«S’i’ fosse foco, arderei ‘l mondo»

Giullari

 

È il testo più famoso di Cecco, in cui l’autore sfoga il suo malanimo contro il mondo augurandosi di poter seminare distruzione e coinvolgendo nella sua “furia” anche i genitori, rei di non dargli abbastanza denaro per i suoi stravizi (come detto in altri sonetti). Il tono è probabilmente più scanzonato che iroso e il componimento, lungi dall’essere l’espressione di un poeta asociale e “maledetto” come parve ai critici ottocenteschi, sembra piuttosto un “divertissement” letterario in cui Cecco strizza l’occhio al lettore, come risulta anche dall’elaborazione retorica.

 

S’i’ fosse foco, arderei ’l mondo;

s’i’ fosse vento, lo tempesterei;

s’i’ fosse acqua, i’ l’annegherei;

s’i’ fosse Dio, mandereil’en profondo;

 

s’i’ fosse papa, sare’ allor giocondo,

ché tutti cristïani imbrigherei;

s’i’ fosse ’mperator, sa’ che farei?

A tutti mozzarei lo capo a tondo.

 

S’i’ fosse morte, andarei da mio padre;

s’i’ fosse vita, fuggirei da lui:

similemente farìa da mi’ madre.

 

S’i’ fosse Cecco, com’i’ sono e fui,

torrei le donne giovani e leggiadre:

e vecchie e laide lasserei altrui

Francesco Angiolieri, detto Cecco (1260 circa-1313)

 

Interpretazione complessiva

Il sonetto ha schema della rima ABBA, ABBA, CDC, DCD e presenta una notevole elaborazione retorica: i primi quattro versi sono altrettanti periodi ipotetici, in ciascuno dei quali pròtasi e apòdosi corrispondono ai due emistichi dell’endecasillabo, mentre nella seconda quartina i periodi si distendono per due versi; è presente l’anafora “S’i’ fosse” ripetuta in tutto nove volte, in tutta la prima quartina, ai vv. 5 e 7 della seconda, ai vv. 9-10 della prima terzina e nel primo verso della seconda terzina (la struttura è perciò simmetrica). Nei vv. 1-4 Cecco usa la figura della personificazione e cita tre elementi naturali (fuoco, aria, acqua) riassunti poi dall’immagine di Dio, mentre nei vv. 5-8 si identifica con le due autorità “universali” del Medioevo, il papa e l’imperatore; nei vv. 9-11 vi è l’antitesi morte… andarei / vita… fuggirei in parallelismo, mentre i termini padre / madre (anch’essi in opposizione) sono entrambi in posizione di rima, all’inizio e alla fine della terzina. Negli ultimi due versi c’è un’ulteriore antitesi (donne giovani e leggiadre / vecchie e laide, torrei / lasserei), con struttura a chiasmo (verbo-oggetto-oggetto-verbo). L’ultima ipotesi, “S’i’ fosse Cecco”, è l’unica realistica e riporta il discorso su un piano più modesto dopo le immagini paradossali delle prime tre strofe.

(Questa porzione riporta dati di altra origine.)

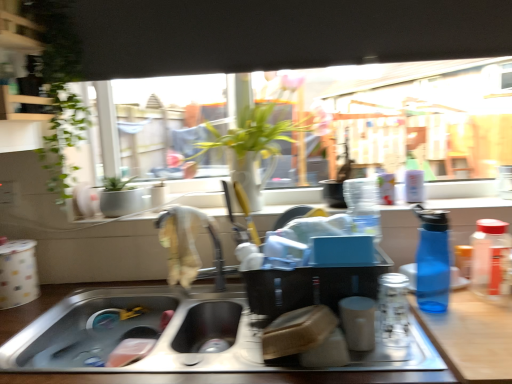 The height and width of the screenshot is (384, 512). What do you see at coordinates (402, 116) in the screenshot?
I see `transparent glass window at center` at bounding box center [402, 116].

In the scene shown: Measure the distance between point (x=487, y=237) and camera.

1.10 meters.

The height and width of the screenshot is (384, 512). What do you see at coordinates (490, 257) in the screenshot? I see `transparent glass jar at right, which appears as the 3th bottle when viewed from the left` at bounding box center [490, 257].

In order to click on wooden counter at lower right in this screenshot , I will do `click(471, 338)`.

Locate an element on the screen. This screenshot has height=384, width=512. green leafy plant at center is located at coordinates (252, 146).

The height and width of the screenshot is (384, 512). In order to click on transparent glass window at center in this screenshot , I will do coord(402,116).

Il testo si presenta come una burla irriverente e un gioco letterario in cui Cecco ammicca al lettore, come si deduce dal finale del sonetto: dopo aver formulato ipotesi manifestamente assurde, l’autore conclude dicendo di essere solamente Cecco e di voler ricercare i piaceri materiali della vita (prendere le donne belle e giovani), che è la sola cosa possibile quando ha denari a sufficienza (l’accenno alla agognata morte dei genitori è una spia delle sue difficoltà economiche, lamentate in altri sonetti a causa dell’avarizia del padre e della madre. Alla fine il poeta riporta il discorso sul piano banale della quotidianità e facendo in fondo dell’autoironia, in quanto dopo aver desiderato di bruciare il mondo deve accontentarsi di sedurre qualche giovane popolana, quando non è al verde.

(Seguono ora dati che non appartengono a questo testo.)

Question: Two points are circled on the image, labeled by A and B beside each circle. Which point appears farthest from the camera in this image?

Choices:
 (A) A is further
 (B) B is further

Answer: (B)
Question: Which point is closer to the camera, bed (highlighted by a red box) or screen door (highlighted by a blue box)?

Cecco si rifà qui al genere poetico dell‘improperium e dell’invettiva che aveva già un illustre precedente nei Carmina burana della tradizione goliardica mediolatina, nonché vari esempi nella poesia comico-realistica in Toscana, con Rustico di Filippo e lo stesso Dante della “tenzone” con Forese Donati. La differenza è che il poeta senese non rivolge il suo attacco verbale a un avversario politico o a un interlocutore particolare, bensì all’umanità in genere e poi ai genitori, demistificando la carica polemica dei suoi versi (per quanto spesso anche l‘improperium vero e proprio fosse da intendersi in senso giocoso e non sempre malevolo).